Work order >> Below are some records. Count the lines with "Oakland" in them and give nothing but the total.
+---+
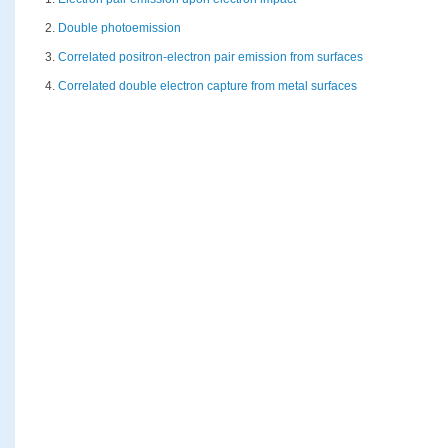
2.
Double photoemission
3.
Correlated positron-electron pair emission from surfaces
4.
Correlated double electron capture from metal surfaces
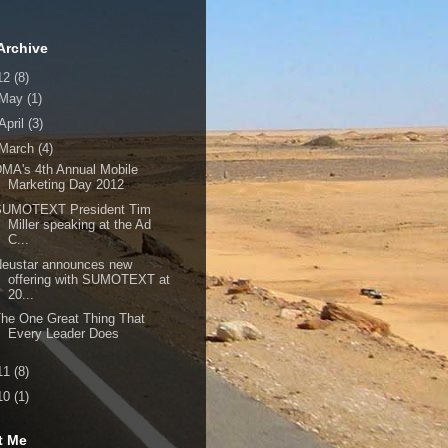
Archive
12
(8)
May
(1)
April
(3)
March
(4)
MA's 4th Annual Mobile
Marketing Day 2012
SUMOTEXT President Tim
Miller speaking at the Ad
C...
Neustar announces new
offering with SUMOTEXT at
20...
he One Great Thing That
Every Leader Does
11
(8)
10
(1)
t Me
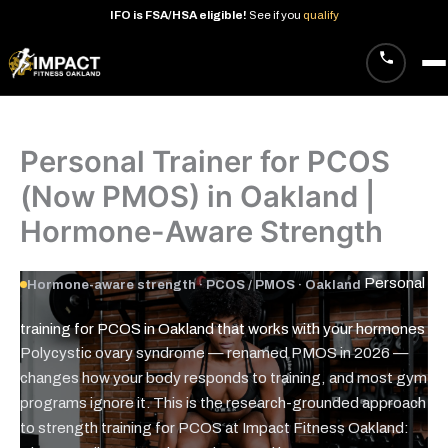
IFO
is
FSA/HSA
eligible!
See
if
you
qualify
Skip
to
content
Personal Trainer for PCOS
(Now PMOS) in Oakland |
Hormone-Aware Strength
Personal
Hormone-aware strength · PCOS / PMOS · Oakland
training for PCOS in Oakland that works with your
hormones
Polycystic ovary syndrome — renamed PMOS in 2026 —
changes how your body responds to training, and most gym
programs ignore it. This is the research-grounded approach
to strength training for PCOS at Impact Fitness Oakland:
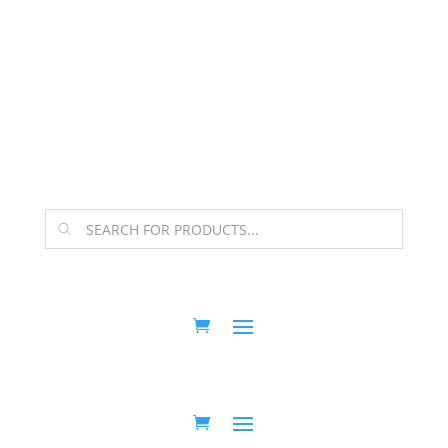
The Arpi Krikorian product collection has been
retired as of April 30, 2026. If you own a piece, thank
you for being part of that chapter.
Products
search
+---+
Solution for this task >> 4